Regime de pré-tratamento oral (prednisona 50 mg VO 13 horas, 7 horas e 1 hora antes do procedimento ou metilprednisolona 32 mg VO 12 horas e 2 horas antes do procedimento) é preferível a um regime intravenoso acelerado em pacientes com reação prévia a meio de contraste. É importante observar que os únicos 2 estudos randomizados excluíram pacientes com reação grave prévia ao meio de contraste.
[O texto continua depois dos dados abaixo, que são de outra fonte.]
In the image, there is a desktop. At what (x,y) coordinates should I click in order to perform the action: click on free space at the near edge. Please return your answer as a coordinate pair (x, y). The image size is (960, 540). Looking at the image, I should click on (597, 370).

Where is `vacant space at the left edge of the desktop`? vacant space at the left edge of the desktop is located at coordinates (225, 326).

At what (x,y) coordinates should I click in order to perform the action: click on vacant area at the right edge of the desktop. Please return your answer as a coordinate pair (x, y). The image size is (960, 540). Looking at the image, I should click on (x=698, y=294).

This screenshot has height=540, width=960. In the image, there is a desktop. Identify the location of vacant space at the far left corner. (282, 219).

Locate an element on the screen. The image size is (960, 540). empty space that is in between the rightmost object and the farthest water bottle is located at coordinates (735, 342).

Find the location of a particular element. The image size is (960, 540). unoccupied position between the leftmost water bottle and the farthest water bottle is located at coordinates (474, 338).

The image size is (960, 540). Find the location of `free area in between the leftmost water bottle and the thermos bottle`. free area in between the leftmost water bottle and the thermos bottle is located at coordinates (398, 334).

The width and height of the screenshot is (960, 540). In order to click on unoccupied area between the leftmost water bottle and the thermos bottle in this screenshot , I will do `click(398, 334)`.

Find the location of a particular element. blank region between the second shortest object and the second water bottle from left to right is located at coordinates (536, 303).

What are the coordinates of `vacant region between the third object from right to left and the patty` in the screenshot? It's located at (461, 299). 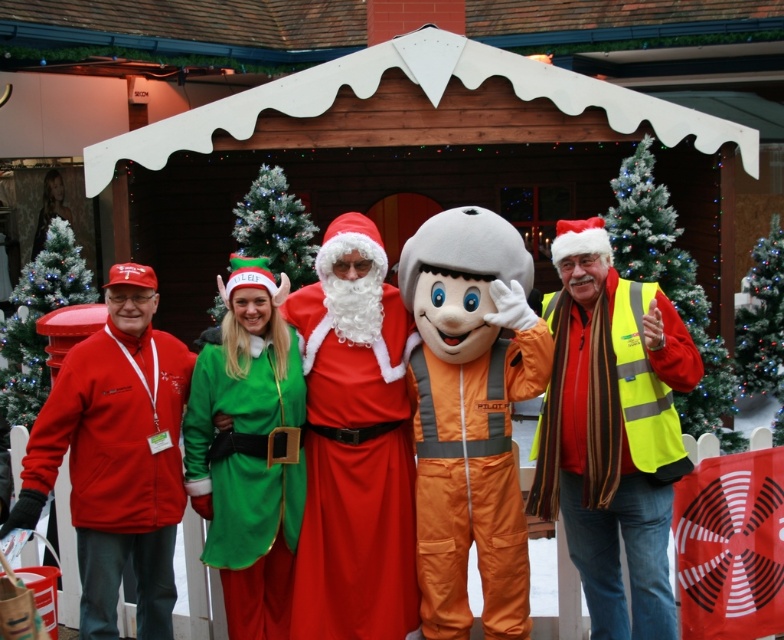 Question: Which point appears closest to the camera in this image?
A proteção contra a reação, mesmo com corticosteroide oral prolongado, não é garantida, e as reações eruptivas ocorrem a uma taxa de ≈2,1%. A eficácia da profilaxia intravenosa acelerada não foi estabelecida em um estudo randomizado, mas há evidências de baixo nível de não inferioridade de um regime intravenoso de 5 horas (40 mg de metilprednisolona intravenosa ou 200 mg de hidrocortisona 5 horas e 1 hora antes do procedimento) ao de o regime oral de 13 horas foi demonstrado em um estudo observacional. Muitos laboratórios de cateterismo administram bloqueadores H1 (por exemplo, Benadryl) ou H2 (por exemplo, famotidina) juntamente com esteroides. No entanto, existem dados mínimos para apoiar ou refutar esta prática.

 

Práticas Baseadas em Evidências Intraprocedimento

 

Considerações sobre sedação, anestesia e analgesia
Na maioria dos pacientes, os opiáceos podem não ser necessários para obter a sedação ideal, e o risco de dependência de opióides é uma preocupação. Existe ainda a preocupação de que a absorção de agentes administrados por via oral durante o procedimento de cateterismo possa ser reduzida por opióides. Por esse motivo, o uso de opiáceos em pacientes não idosos pode ser individualizado com base na complexidade do procedimento e na resposta à sedação inicial com ansiolítico isolado. No entanto, em pacientes idosos, os benzodiazepínicos devem ser usados com cautela para evitar delirium e, portanto, deve-se considerar regimes baseados em opióides sem benzodiazepínicos.

 

Acesso Transradial em Pacientes com Mastectomia Prévia


Embora geralmente seja recomendado evitar o acesso arterial ou venoso ipsilateral por causa da preocupação com infecção no local de acesso e linfedema subsequente, o risco de infecção com acesso transradial é extremamente pequeno e estudos observacionais sugerem a segurança de tal abordagem. No entanto, é importante que a abordagem radial seja centrada no paciente, e a decisão de obter acesso radial ipsilateral deve ser discutida com o paciente.

 

Acesso Transradial em Pacientes com Circulação Manual Colateral Anormal


Estudos observacionais sugerem que os testes de circulação colateral são dinâmicos e não predizem isquemia da mão. Assim, não são úteis para determinar a segurança do acesso radial.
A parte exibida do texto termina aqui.